The last swim of the year. The water was already biting; even in late afternoon the skin turned numb in a minute, and we knew that as soon as we came out we would turn instantly into ice and shatter over the beach. So we stayed in till the sun came down, moving slowly in the lake, conscious of feeling from the neck up, and then exploded into towels and clothes and blankets and made fire and waited for the moon, hunter’s moon that drove the birds crazy, hanging like golden mercury over its reflection in the water. We made hamburgers, and kissed once or twice, and drove home very quietly.

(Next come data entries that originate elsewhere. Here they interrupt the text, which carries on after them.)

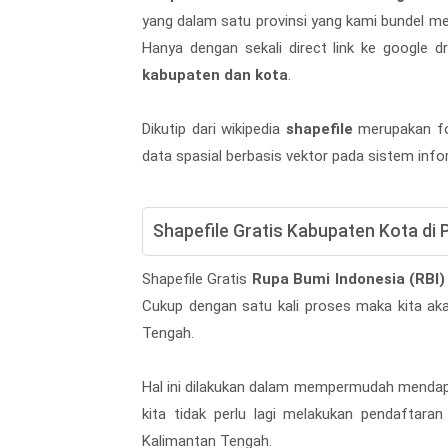
yang dalam satu provinsi yang kami bundel 
Hanya dengan sekali direct link ke google 
kabupaten dan kota
.
Dikutip dari wikipedia
shapefile
merupakan fo
data spasial berbasis vektor pada sistem info
Shapefile Gratis Kabupaten Kota di 
Shapefile Gratis
Rupa Bumi Indonesia (RBI)
Cukup dengan satu kali proses maka kita a
Tengah.
Hal ini dilakukan dalam mempermudah mendapa
kita tidak perlu lagi melakukan pendaftara
Kalimantan Tengah.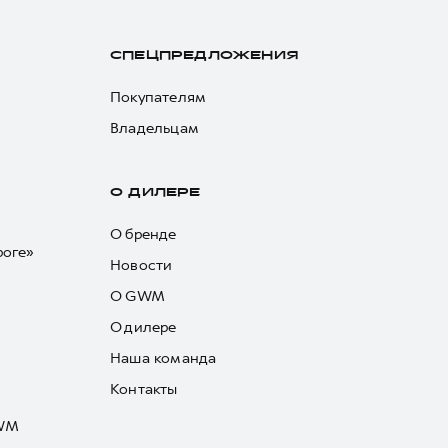
СПЕЦПРЕДЛОЖЕНИЯ
Покупателям
Владельцам
О ДИЛЕРЕ
О бренде
роге»
Новости
О GWM
О дилере
Наша команда
Контакты
GWM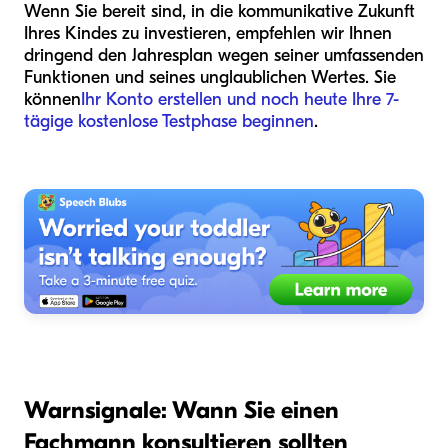
Wenn Sie bereit sind, in die kommunikative Zukunft
Ihres Kindes zu investieren, empfehlen wir Ihnen
dringend den Jahresplan wegen seiner umfassenden
Funktionen und seines unglaublichen Wertes. Sie
können
Ihr Konto erstellen und noch heute Ihre 7-
tägige kostenlose Testphase beginnen
.
Warnsignale: Wann Sie einen
Fachmann konsultieren sollten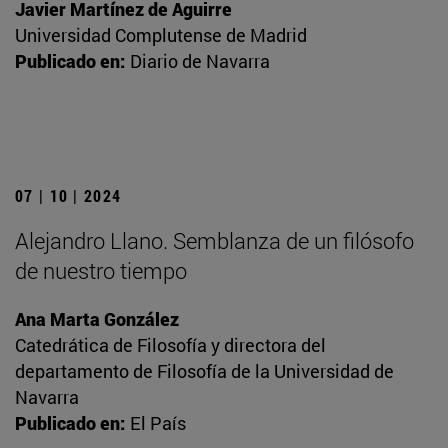
Javier Martínez de Aguirre
Universidad Complutense de Madrid
Publicado en:
Diario de Navarra
07 | 10 | 2024
Alejandro Llano. Semblanza de un filósofo
de nuestro tiempo
Ana Marta González
Catedrática de Filosofía y directora del
departamento de Filosofía de la Universidad de
Navarra
Publicado en:
El País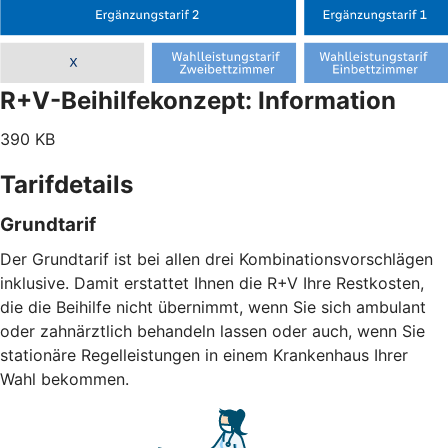
R+V-Beihilfekonzept: Information
390 KB
Tarifdetails
Grundtarif
Der Grundtarif ist bei allen drei Kombinationsvorschlägen
inklusive. Damit erstattet Ihnen die R+V Ihre Restkosten,
die die Beihilfe nicht übernimmt, wenn Sie sich ambulant
oder zahnärztlich behandeln lassen oder auch, wenn Sie
stationäre Regelleistungen in einem Krankenhaus Ihrer
Wahl bekommen.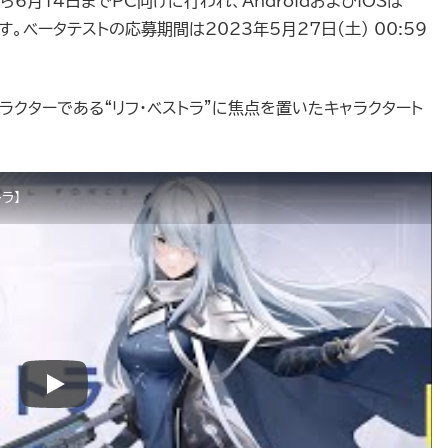
6月14日までPC向けに行われ、AndroidおよびiOSは
。ベータテストの応募期間は2023年5月27日(土) 00:59
ラクターである“リフ・ベストラ”に焦点を置いたキャラクタート
ラ】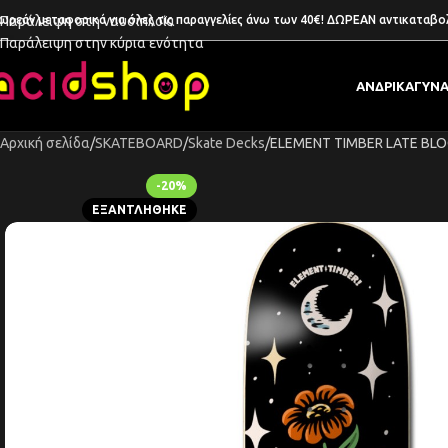
ωρεάν μεταφορικά για όλες τις παραγγελίες άνω των 40€! ΔΩΡΕΑΝ αντικαταβο
Παράλειψη στη ναυσιπλοΐα
Παράλειψη στην κύρια ενότητα
ΑΝΔΡΙΚΑ
ΓΥΝΑ
Αρχική σελίδα
SKATEBOARD
Skate Decks
ELEMENT TIMBER LATE BL
-20%
ΕΞΑΝΤΛΉΘΗΚΕ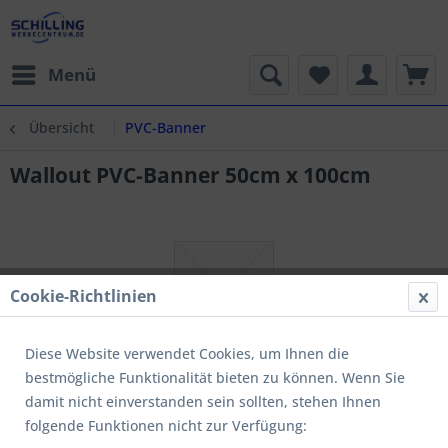
Menü
Übersicht
PVC-Banner
Wallout PVC-Banner 50cm x 100cm
Cookie-Richtlinien
Diese Website verwendet Cookies, um Ihnen die
bestmögliche Funktionalität bieten zu können. Wenn Sie
damit nicht einverstanden sein sollten, stehen Ihnen
folgende Funktionen nicht zur Verfügung: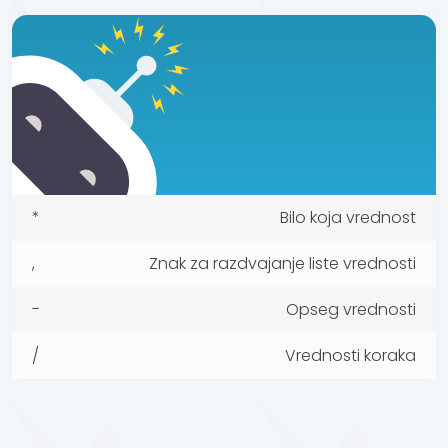
*
Bilo koja vrednost
,
Znak za razdvajanje liste vrednosti
-
Opseg vrednosti
/
Vrednosti koraka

My grandmother put things up; a process of stewed fruit and glass Mason jars and wax and sugar and fragrant steam from the kitchen. In the winter preserves would arrive through the mail, with handwritten labels: PEACH PRESERVE, 1955. Cutting through the wax to taste the fall again.
you don’t get those storm windows up today I’m going to hire somebody to come in to do it, I swear I will.
used to be, in innocent times, you could burn all the old leaves in one grand smoky hot conflagration, even the halfrotted wet ones that had lain for weeks at the bottom of the flower bed. On Saturdays half the backyards on the block would be in flame. The city smelled of smoke clear on downtown. The air was grey and dangerous to the eyes. This is no longer permitted in large cities. Instead the leaves decay and blacken inside green plastic bags in the suburbs.
Indian summer, and the hunter’s moon. Things are so ripe they will be bad tomorrow. Eat them now. Enjoy everything while you can.